Мисс Белла была так тронута этими простыми словами, что со свойственной ее летам отзывчивостью на доброту и ласку тепло ответила миссис Боффин поцелуем. Однако это вовсе не понравилось почтенной светской даме, ее маменьке; та старалась повернуть дело так, что не Боффины ей делают одолжение, а она - Боффинам.
- Моя младшая дочь Лавиния, - представила миссис Уилфер Лавинию, радуясь случаю переменить разговор, когда Лавви опять вошла в гостиную, мистер Джордж Самсон, друг нашего семейства.
Друг семейства находился в том периоде влюбленности, когда в каждом человеке видишь врага данного семейства.
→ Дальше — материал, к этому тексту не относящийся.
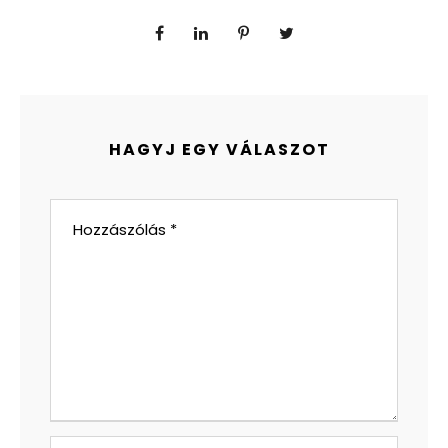
HAGYJ EGY VÁLASZOT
Усевшись на место, он засунул в рот круглый набалдашник трости, словно пробку, как будто оскорбленные чувства наполняли его до краев. И не сводил с Боффинов неумолимого взгляда.
- Если вам захочется, привозите с собой вашу сестру, когда соберетесь к нам погостить; мы, право, будем очень рады, - сказала миссис Боффин. Чем меньше вы будете стесняться, тем нам будет приятнее.
- Ах, так моего согласия даже не спрашивают! - воскликнула мисс Лавиния.
- Лавви, - негромко заметила ей Белла, - держи себя потише, будь так добра.
- Нет, этого не будет, - ответила бойкая Лавиния, - я не ребенок, чтобы обо мне так говорили посторонние.
- Да, ты еще ребенок.
- Нет, я не ребенок и не желаю, чтобы обо мне говорили посторонние: "Привозите с собой сестру!" Еще чего!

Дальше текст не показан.